Newport Beach-based chipmaker Mindspeed Technologies Inc.’s name shouldn’t be coming up any time soon as a relocation candidate.
The maker of chips for routers, switches and other networking gear recently renewed and extended its lease for its headquarters at 4000 MacArthur Blvd. in one of the larger office leases seen for an area technology company of late. The lease with New York-based landlord Emmes Group of Cos. is for 88,160 square feet and runs through the end of 2019, according to regulatory filings.
Financial terms weren’t immediately disclosed.
The new deal represents another downsizing in space for Mindspeed. It had been occupying about 97,000 square feet at the complex, which includes a pair of 10-story buildings near MacArthur Boulevard and Jamboree Road near John Wayne Airport. Mindspeed at one time had as much as 107,000 square feet at the complex, which has served as the company’s headquarters since its inception.
The complex also serves as the home for chipmaker Conexant Systems Inc., which spun off Mindspeed in 2003.
The latest Mindspeed deal was inked in April. It takes one of the larger Orange County technology companies rumored to be a candidate for relocation off the market—for the second time in recent years.
Mindspeed was rumored to eyeing a move to Aliso Viejo in 2009, but the following year it announced a short-term renewal deal with 4000 MacArthur’s landlord at the time, New York-based Tishman Speyer Properties LP.
That deal would have expired at the end of 2012 but provided Mindspeed the option to extend its lease an additional five years. The company had been rumored to be eyeing other area locations before again opting to stay put.
Emmes, which also owns the up-for-sale Michelson tower at the Park Place complex in Irvine, took over ownership of the two-building 4000 MacArthur office complex last year.

The new lease between Emmes and Mindspeed provides the company a new, four-year extension option beyond 2019.
The new deal also provides seven months of rent abatement that’s valued at about $1.2 million. The lease also calls for Emmes to pay Mindspeed about $4.5 million for tenant improvements, alterations to its space, or as a payment against rent due, according to regulatory filings.
Pricey Land
Irvine Company’s initial investment for a new 980-unit apartment complex it is building at the Park Place mixed-use campus in Irvine appears to be well above our previously reported estimates.

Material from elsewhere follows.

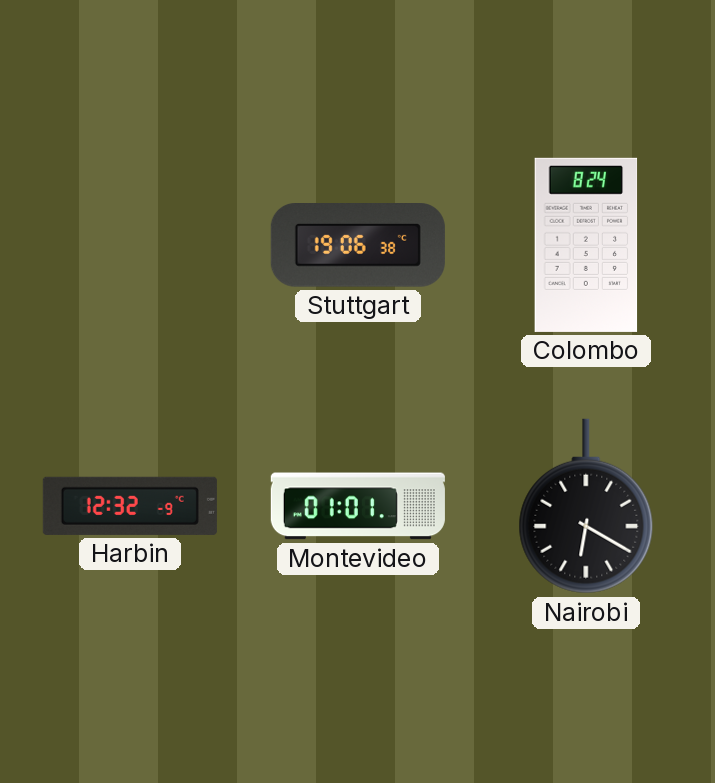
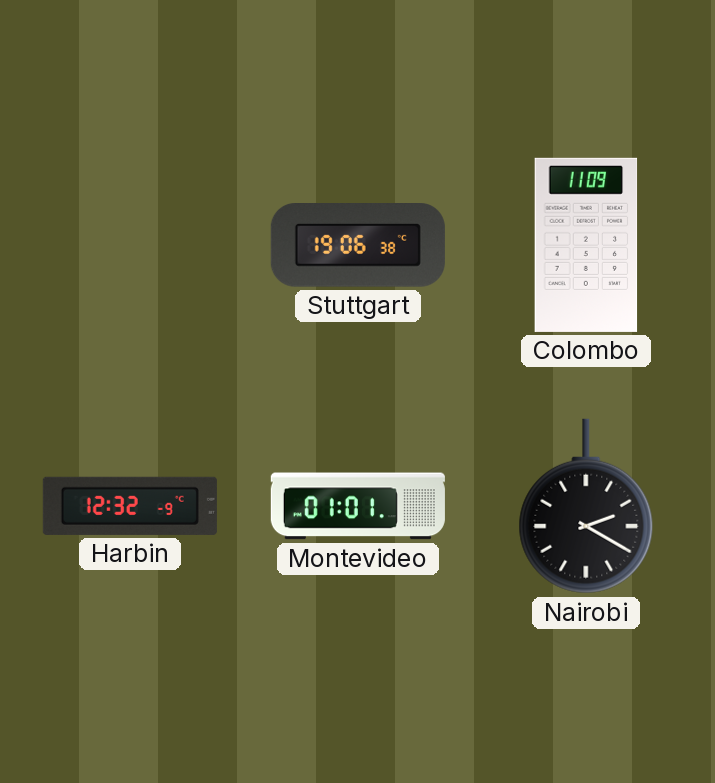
Colombo: 8:24 -> 11:09
Nairobi: 6:20 -> 2:20
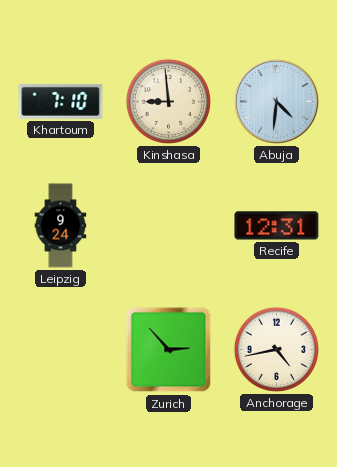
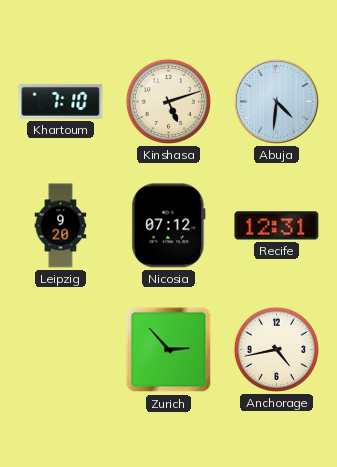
Kinshasa: 8:59 -> 5:12
Leipzig: 9:24 -> 9:20
Nicosia: none -> 07:12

Early-stage work is in full force along Michelson Avenue, where Newport Beach-based Irvine Co. is turning a former parking lot near the headquarters of Western Digital Corp. into an upscale apartment complex.

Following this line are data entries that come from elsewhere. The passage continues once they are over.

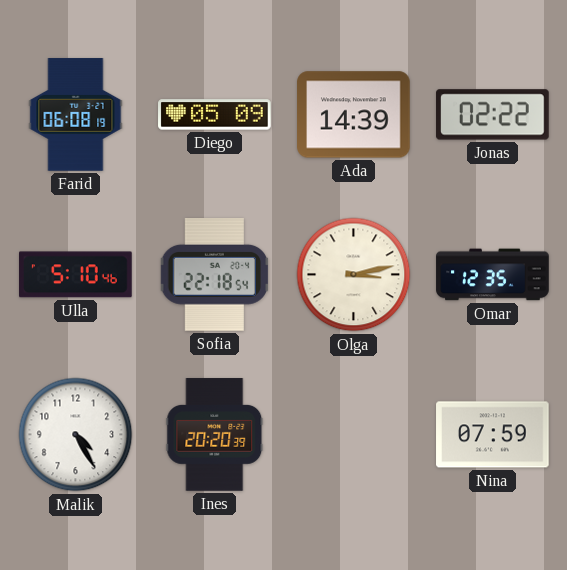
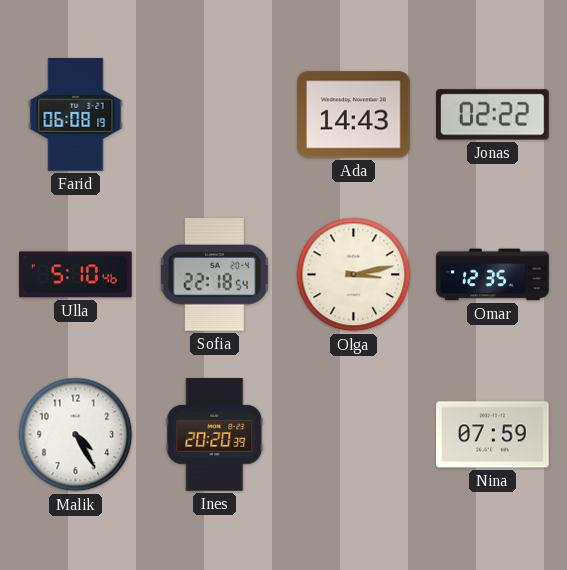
Diego: 05:09 -> none
Ada: 14:39 -> 14:43
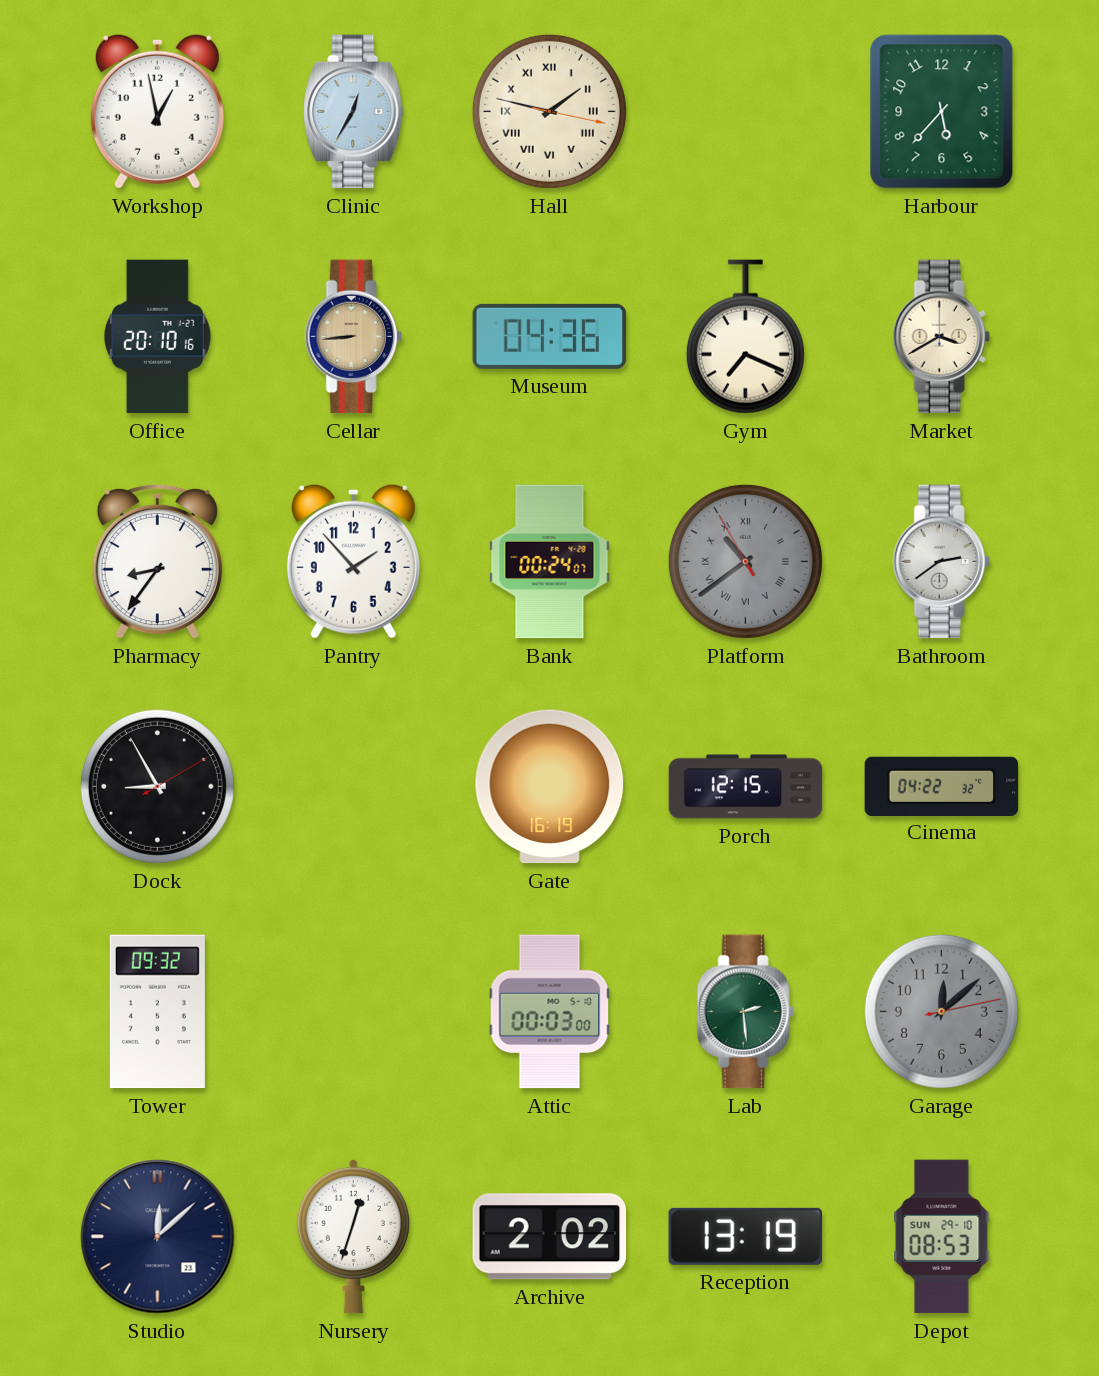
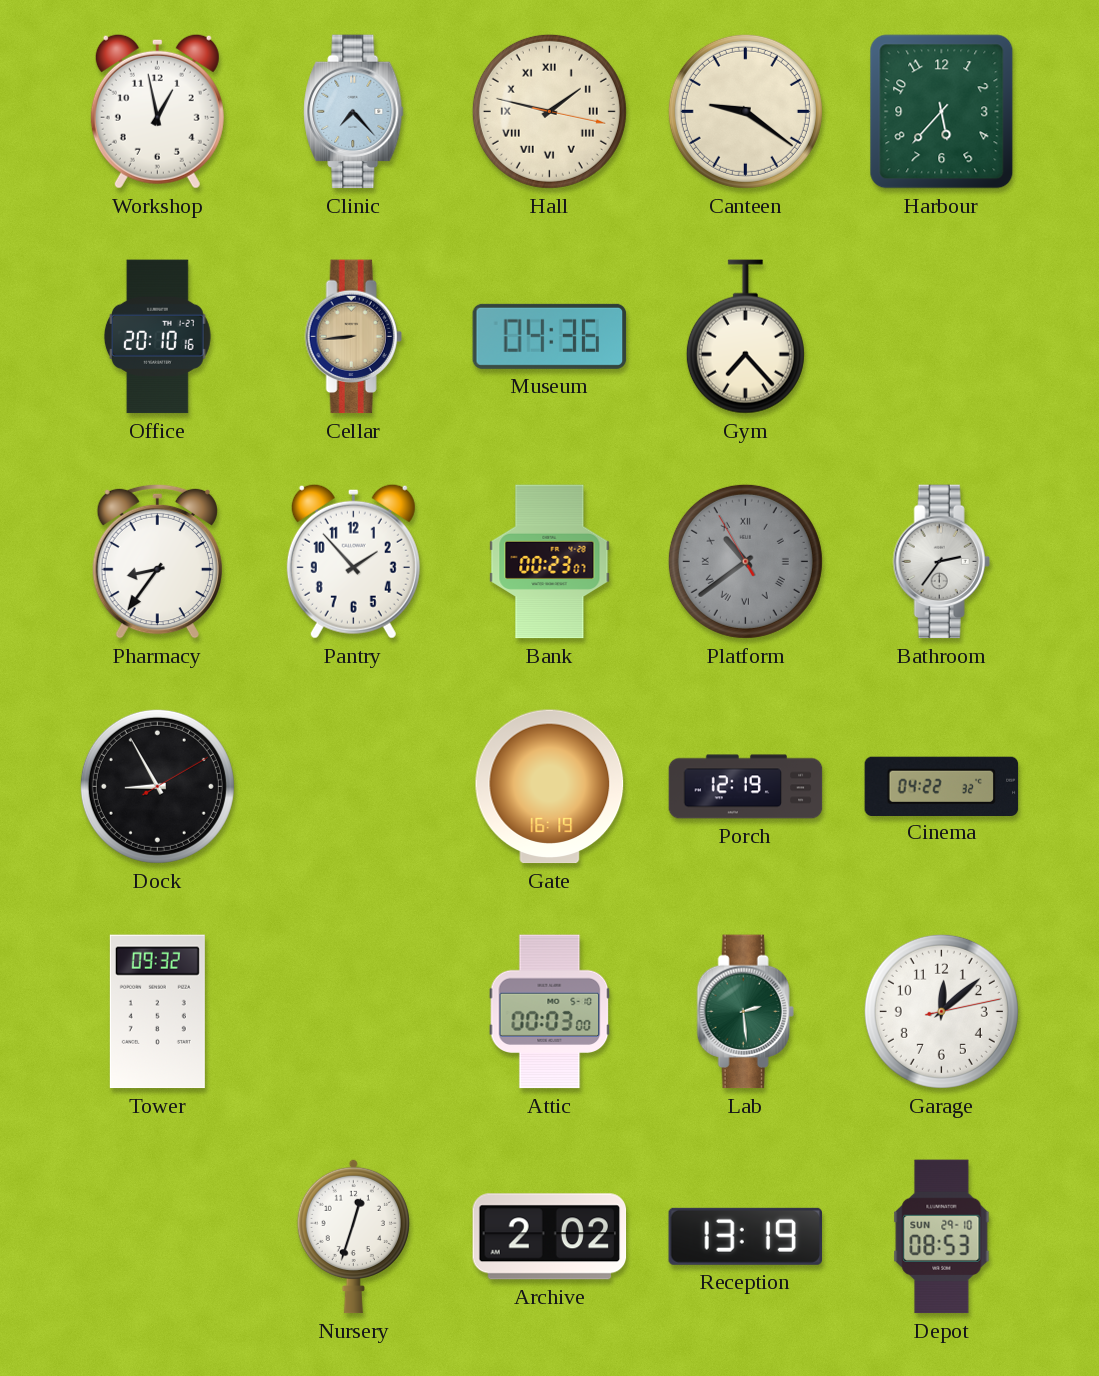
Clinic: 12:35 -> 7:23
Canteen: none -> 9:21
Gym: 7:19 -> 7:23
Market: 3:40 -> none
Bank: 00:24 -> 00:23
Bathroom: 2:39 -> 2:36
Porch: 12:15 -> 12:19
Garage dial: grey -> white
Studio: 12:08 -> none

The roughly 14-acre site, which runs along the San Diego (I-405) Freeway, was bought late last year by Irvine Co. in one of the larger land deals of 2011. It’s one of several large apartment projects that Irvine Co.—–which owns some 44,000 apartments in California—is building in Orange County.
The Business Journal broke the news of last year’s land sale, and cited sources estimating that Irvine Co. paid LBA Realty, the Irvine-based owner of much of the Park Place campus, close to $3.3 million per acre for the land—on par with other area land deals of late. That would have put an estimated total purchase price close to $46 million.

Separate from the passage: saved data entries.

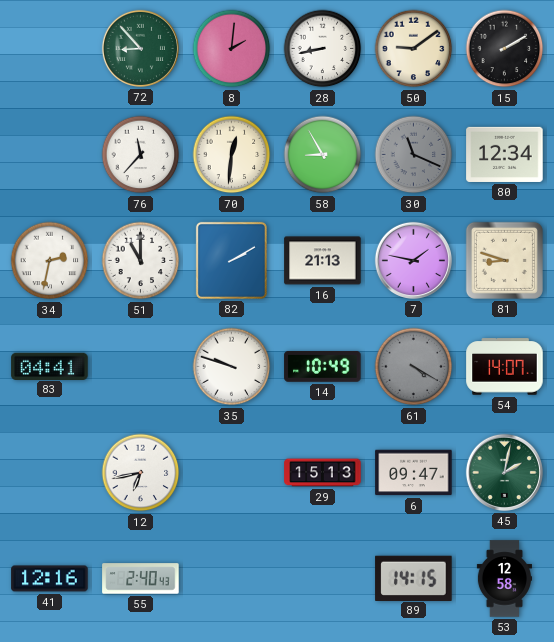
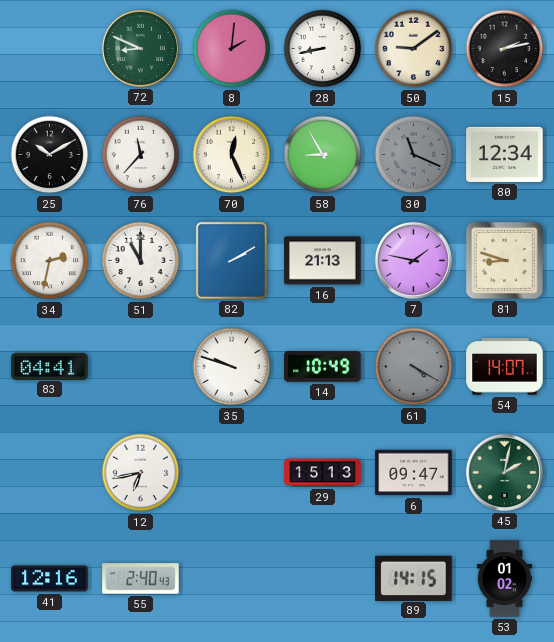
72: 8:53 -> 8:49
15: 2:10 -> 2:13
25: none -> 10:10
70: 12:31 -> 12:26
53: 12:58 -> 01:02
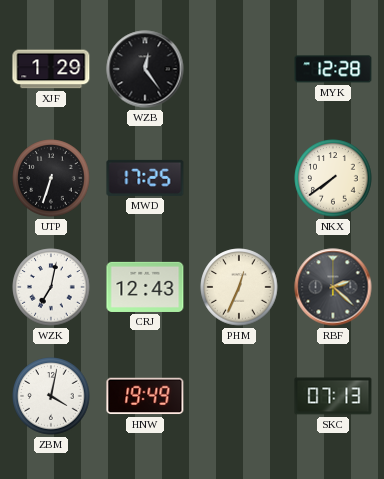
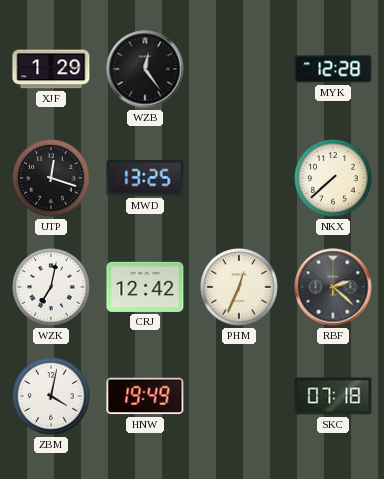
UTP: 6:33 -> 12:18
MWD: 17:25 -> 13:25
NKX: 7:39 -> 7:38
CRJ: 12:43 -> 12:42
SKC: 07:13 -> 07:18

Brokerage data from CoStar Group Inc. show that estimate to be well off the mark. The market tracker’s information shows Irvine Co. paying an eye-opening $101.4 million for the land. That works out to a price of about $7.2 million per acre, or roughly $103,000 for each apartment planned at the new complex.
A second seller in the transaction and a premium paid for land already entitled for housing appear to be the main reasons for the higher price tag. Canadian condominium developer Bosa Development Corp. is also listed by CoStar as a seller in the deal.
Bosa, which built the two-building Marquee at Park Place condo towers during the last housing boom, also held entitlements for additional high-rise towers for the land, where Irvine Co. is building Park Place Michelson Apartments.
A portion of the $101.4 million purchase price went toward acquiring Bosa’s entitlement rights, according to sources.